— Хорошо, Федор Миронович.
— Помни, что у тебя есть надежная защита.
— Хорошо. Спасибо большое. До свидания.
— Держись, Мариночка! Держись!
Длинные гудки.
— Капитан Севастьянов слушает. А-а-ах!
— Простите?
— Зеваю я так. Семь часов утра!
— У меня пропали драгоценности.
— Кто говорит?
— Рина.
— А, Марина Сергеевна! Очень приятно.
— Ничего вам не приятно! Почему мне все врут?

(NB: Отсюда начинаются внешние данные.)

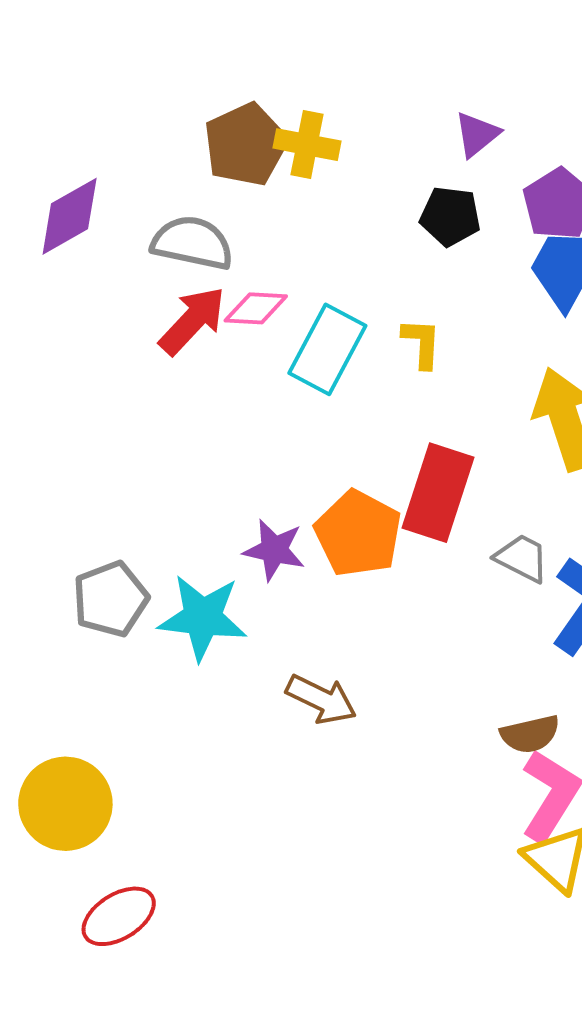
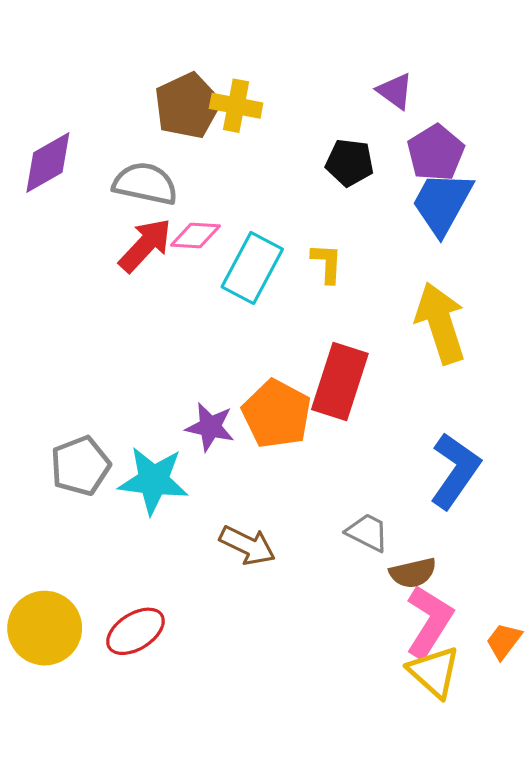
purple triangle: (477, 134) -> (395, 91), moved, turned -45
gray trapezoid: (522, 558) -> (367, 532), moved
red ellipse: (119, 916) -> (135, 631), moved

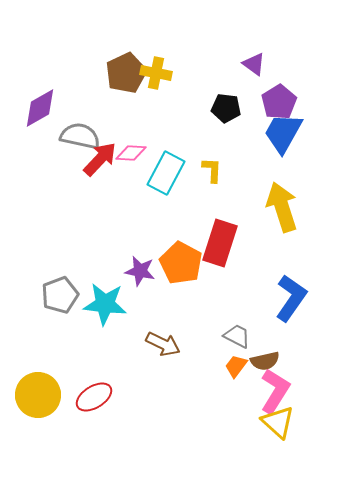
gray semicircle: (145, 184) -> (80, 136), moved
orange trapezoid: (504, 641) -> (236, 366), moved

— Послушайте, вы вообще-то спите? Раннее утро, а у вас голос бодрый, как будто всю ночь не ложились!
— Да. Не ложилась.
— Почему? Нервничаете, да?
— Не ваше дело. Если я нервничаю, то вовсе не потому, что вы подозреваете меня в убийстве. То есть из-за этого тоже нервничаю, но… Господи, да зачем я вам звоню!
— С вами все в порядке?
— Давно уже не в порядке. У меня пропали драгоценности.
— Какие драгоценности?
— Все. Они лежали в шкатулке.
— И что там лежало?
— Подарки дяди. Кольцо с изумрудом, жемчужное ожерелье, браслет, украшенный мелкими бриллиантами, платиновое колье с кулоном, в кулоне крупный бриллиант, вокруг сапфиры, потом еще одно кольцо…
— На сумму?
— Понятия не имею.
— И все дядины подарки?
— Да. И серьги. Вспомнила: там были еще серьги. Тоже бриллиантовые.
— Что, все пропало?
— Да. Шкатулка пуста.
— Заявление хотите сделать?
— Что?
— Заявление о краже драгоценностей?
— Не знаю.
— Тогда вам надо обратиться по месту жительства, в отделение милиции. Пусть ищут.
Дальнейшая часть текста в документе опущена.